According to a schedule hammered out by leaders from both parties, House prosecutors were to respond to Trump’s defence memo, after which arguments would officially begin on the Senate floor on February 9, 2021.

However, the trial schedule, and its substance, were thrown into doubt with the departure of five lawyers on Trump’s defence team – apparently the entire team. The resignations were first reported by CNN, which said the lawyers and Trump disagreed over strategy.

In a sense the resignation of Trump’s lawyers seemed irrelevant, because Republicans are planning to acquit Trump in any case, observed Princeton University historian Julian Zelizer.

“The ‘crisis’ over Trump’s legal team quitting assumes that the substance of the impeachment case will sway Senate Republicans,” Zelizer tweeted.

“Most already have their answer. Trump could offer no defence or he can go on the floor to read lines from the Joker movie – they would still vote to acquit.”

Speaking on CNN’s State of the Union show on Sunday morning, Ohio Republican Senator Rob Portman, who announced last week that he will not seek re-election, indicated that any notion of Donald Trump basing his defence in his second impeachment trial on a claim that he actually won the November election, rather than a constitutionality argument, “will not benefit” him.

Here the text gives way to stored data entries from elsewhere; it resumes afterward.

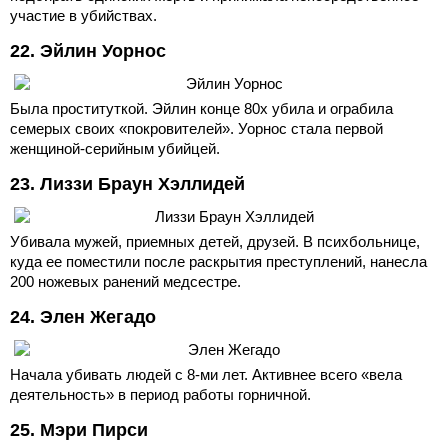
участие в убийствах.
22. Эйлин Уорнос
Была проституткой. Эйлин конце 80х убила и ограбила
семерых своих «покровителей». Уорнос стала первой
женщиной-серийным убийцей.
23. Лиззи Браун Хэллидей
Убивала мужей, приемных детей, друзей. В психбольнице,
куда ее поместили после раскрытия преступлений, нанесла
200 ножевых ранений медсестре.
24. Элен Жегадо
Начала убивать людей с 8-ми лет. Активнее всего «вела
деятельность» в период работы горничной.
25. Мэри Пирси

Portman noted that there was not adequate evidence of fraud to change the election result from a victory for Biden and that was “the view of the Trump Department of Justice”, too.

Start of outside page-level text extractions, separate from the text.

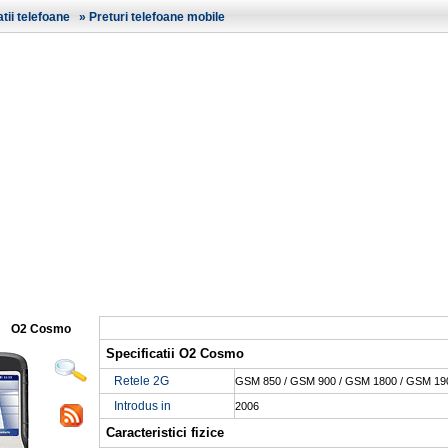
ii telefoane
»
Preturi telefoane mobile
O2 Cosmo
Specificatii O2 Cosmo
Retele 2G
GSM 850 / GSM 900 / GSM 1800 / GSM 19
Introdus in
2006
Caracteristici fizice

“We need to be very clear to the American people, we have to acknowledge that this election was lost and we have to move on,” Portman said. “Joe Biden was duly elected.”

Trump’s former legal team, which had been led by the South Carolina attorney Butch Bowers, appeared to be crafting a defence that would have challenged the constitutionality of trying a president after he has left office. The team was also expected to argue that Trump’s speech was covered by the first amendment on free speech and did not constitute “incitement.”

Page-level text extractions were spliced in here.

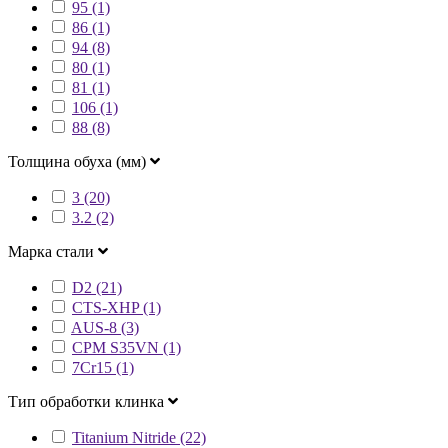
95 (1)
86 (1)
94 (8)
80 (1)
81 (1)
106 (1)
88 (8)
Толщина обуха (мм)
3 (20)
3.2 (2)
Марка стали
D2 (21)
CTS-XHP (1)
AUS-8 (3)
CPM S35VN (1)
7Cr15 (1)
Тип обработки клинка
Titanium Nitride (22)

In a vote last week, 45 out of 50 Republican senators backed a resolution supporting the argument that it would be unconstitutional to try a former president. Most constitutional scholars disagree sharply, saying there is clear historic precedent for trying defendants who have left office and indeed Trump was still in office when he was impeached.

The departure of Bowers and Deborah Barberi, two South Carolina lawyers, was described by a source familiar with the situation as a “mutual decision”.

Three other lawyers associated with the team, Josh Howard of North Carolina and Johnny Gasser and Greg Harris of South Carolina, also parted ways with Trump, another source said.

It was unclear who would now represent the former president at the trial. His White House lawyers at his first impeachment trial last year, Pat Cipollone and Patrick Philbin, are not expected to be a part of the proceedings.

“The Democrats’ efforts to impeach a president who has already left office is totally unconstitutional and so bad for our country,” said Jason Miller, a Trump adviser.

“In fact, 45 senators have already voted that it is unconstitutional. We have done much work, but have not made a final decision on our legal team, which will be made shortly,” Miller said.

Speaking to civil rights advocate Al Sharpton on MSNBC, Senate majority leader and New York Democrat Chuck Schumer said the House impeachment managers are gathering explicit video and audio of Trump’s comments and the subsequent deadly insurrection at the Capitol on 6 January, as they attempt to overcome resistance from Republicans to the trial and the conviction of the former president,” Axios reported.

They “are going to show the American people, vividly, on film, what happened there in the Capitol, what Trump said,” he said.

Schumer added: “There’s a lot of bull going on with these Republicans … the only healing will come if we take full accountability.”

Meanwhile, Rudy Giuliani is keen to defend Trump in the Senate trial, the New York Times reported, despite the debacle as he led baseless and at times farcical challenges to the election result.

However Giuliani is a potential witness because he addressed the Trump rally on January 6, 2021. – The Guardian with Reuters contributed reporting.